In an online briefing, economists at First Metro Investment Corp, an investment house, and University of Asia and the Pacific projected gross domestic product (GDP) to shrink between 8-9% year-on-year in 2020.
If realized, the scale of contraction would be the largest on record, beating the previous low of 7% under the Marcos dictatorship in 1984. “We’re now in a rough patch,” said Victor Abola, economist at UA&P School of Economics.
“We just saw very bad figures on GDP led by domestic demand, which used to be our main driver,” he added.
As it is, GDP, the sum of all products and services, already reached a grim quarterly milestone from April to June after sinking 16.5% year-on-year. The high-end of FMIC and UA&P’s annual forecast matched the first half tally of 9% slump, although this may still go up and down depending on third and fourth quarter performance.
That said, the projections were more pessimistic than the Duterte government’s own assumption of up to 5.5% decline this year. Last year, the economy expanded 6% annually.
A tepid household spending, which typically accounts for around 70% of GDP, is to blame for the dismal outlook, as most Filipinos remain indoors even with quarantine controls in most areas, including Metro Manila, loosened since June.
Bernardo Villegas, another UA&P economist, said people are still “very hesitant” to spend, making any economic recovery difficult to achieve. “Our people are still psychologically afraid even if things are improving. Our people is still suffering from the pandemic of fear,” he said.
The central bank has stepped in to bring down interest rates to record-lows so that consumers may borrow funds at cheaper rates for banks. But Villegas said any monetary stimulus is being offset by a public “not interested in spending.”
“If we have people who are very hesitant and even investors are also very hesitant, even if interest rates are low and banks are willing to (extend) loan…, we will not see recovery,” he explained.
Fiscal stimulus awaited
A potential savior would be the government if only officials are able to come up with a “good level of stimulus,” said Francisco Sebastian, FMIC chair, in the same briefing. As of the moment, the Duterte administration is awaiting the passage of Bayanihan to Recover As One bill, its preferred stimulus measure that provides up to P162 billion in new allotments under the bigger Lower House version.

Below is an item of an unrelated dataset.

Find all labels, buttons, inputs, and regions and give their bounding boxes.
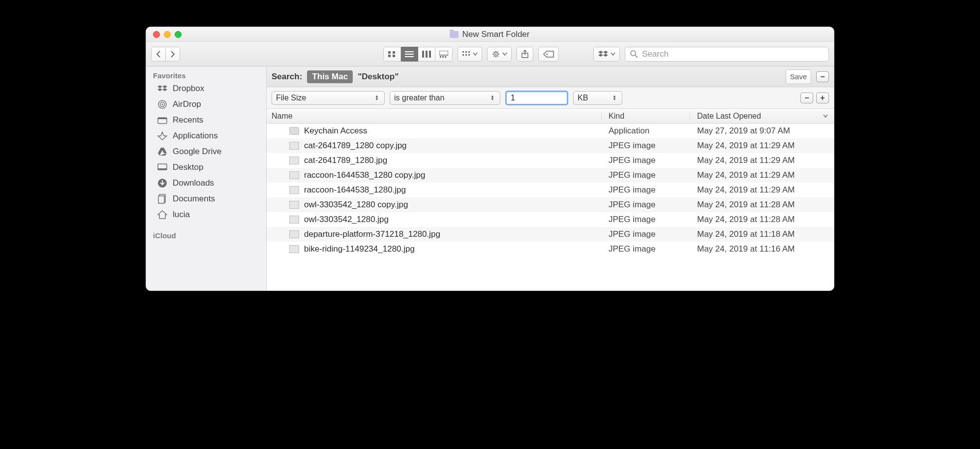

The government has been criticized for its hesitation to spend more and counter the pandemic’s economic repercussions, for fears doing so would damage the Philippines’ creditworthiness, but Sebastian sided with the economic managers.
I’m very respectful of (Finance Secretary Carlos Dominguez III’s) prudence in making sure we don’t over-resuscitate the (economy) because it will have long-term-effects,” Sebastian said.
“We don’t want to break institutions. We don’t want to break our credit ratings. We don’t want to overspend. We don’t want to be accused of spending habits that may haunt us in the future,” he added.
Despite the pandemic, Cristina Ulang, FMIC’s research head, said investors appear to be looking forward to next year when a rebound between 6-7% is expected by government. The local bourse neared the 6,000-mark anew on Wednesday after ultimately ignoring a worse than expected GDP print in the second quarter.
“What the market is focusing now is the 2021 budget— that I think, is the focus now and its impact on next year,” she said.